If you want port 21/tcp to be open, you have to run a service listening
on that port (usually an FTP server). On port 23/tcp you'd normally run
a telnet server (although I'd strongly recommend against doing so, since
SSH is a far better option). On ports 53/tcp and 53/udp you'd normally
be running your DNS server, and so on.
Besides, why is your firewall running port-mapper, identd and print
spooler anyway? A firewall is a security device and should be running as
little services as possible. I also strongly recommend running a custom
> This is my complete script:
> #Zero...zero...from beginning
> iptables -F
> iptables -t nat -F
> iptables -t mangle -F
> iptables -X
> iptables -t nat -X
> iptables -t mangle -X
> echo "0" > /proc/sys/net/ipv4/ip_forward
> #route add default gateway 18.104.22.168
> #Basic policy
> iptables -P INPUT DROP
> iptables -P FORWARD ACCEPT
> iptables -P OUTPUT ACCEPT
First problem. Never flush your chains before setting the default
policies. If you do, you have a (however short) period of time where
your firewall may be wide open. Always initialize your firewall in the
order I lined out in my previous posting.
Second problem. Don't set policies to ACCEPT without a good reason.

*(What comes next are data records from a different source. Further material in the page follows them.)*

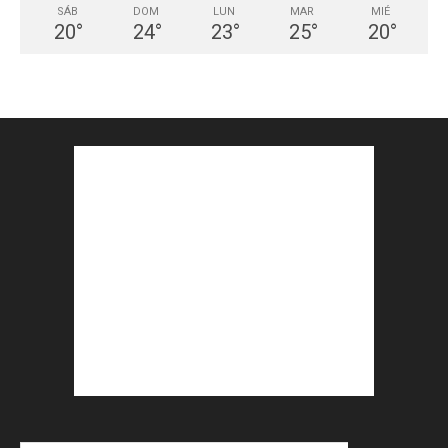
SÁB
DOM
LUN
MAR
MIÉ
20
°
24
°
23
°
25
°
20
°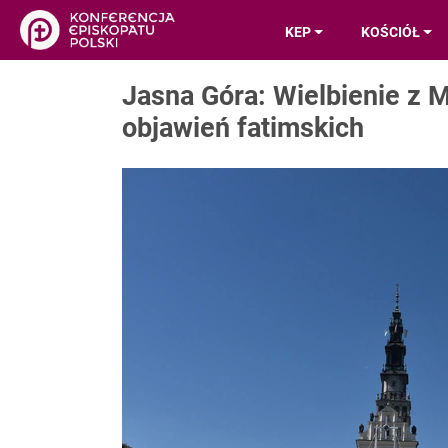
KEP
KOŚCIÓŁ
Jasna Góra: Wielbienie z 
objawień fatimskich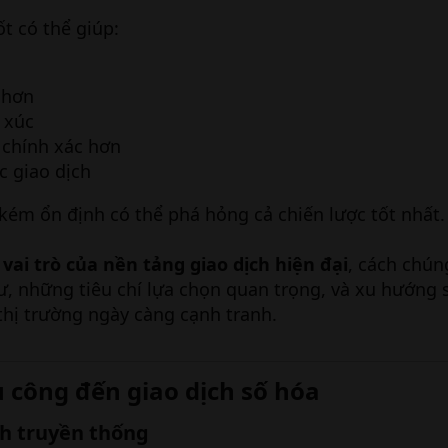
t có thể giúp:
 hơn
 xúc
 chính xác hơn
c giao dịch
kém ổn định có thể phá hỏng cả chiến lược tốt nhất.
o
vai trò của nền tảng giao dịch hiện đại
, cách chún
ư, những tiêu chí lựa chọn quan trọng, và xu hướng
thị trường ngày càng cạnh tranh.
ủ công đến giao dịch số hóa​
ch truyền thống​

Setting the OUTPUT chain to ACCEPT is arguably okay, because as long as
your firewall isn't compromised, the traffic originating from it can be
considered trustworthy. And if it becomes compromised you have bigger
problems than some outbound connections. However, this reasoning does
*not* apply to the FORWARD chain. That chain handles all packets that
your firewall transfers between your LAN and the Internet. Set the
policy to ACCEPT and your LAN is wide open to the world. Don't do that.
> iptables -A INPUT -m state --state INVALID -j DROP
> iptables -A INPUT -p tcp -m state --state NEW,ESTABLISHED -j ACCEPT
This is the actual culprit. You're accepting all inbound TCP connections
to any port. Don't do that.
> iptables -A OUTPUT -p tcp -m state --state NEW,ESTABLISHED -j ACCEPT
This rule is pointless, since you're accepting everything in the OUTPUT
> iptables -A FORWARD -p tcp -m state --state NEW,ESTABLISHED -j ACCEPT
Same as with the INPUT chain. Only worse. Never allow all inbound TCP
connections to your LAN. Ever. That's a big no-no.
You probably meant to write these rules instead of the three above:
iptables -A INPUT -m state --state ESTABLISHED,RELATED -j ACCEPT
iptables -A OUTPUT -m state --state ESTABLISHED,RELATED -j ACCEPT
iptables -A FORWARD -m state --state ESTABLISHED,RELATED -j ACCEPT
These will allow all traffic belonging to already established
connections, but won't allow to actually establish any connection. You
do that by accepting NEW connections to particular ports.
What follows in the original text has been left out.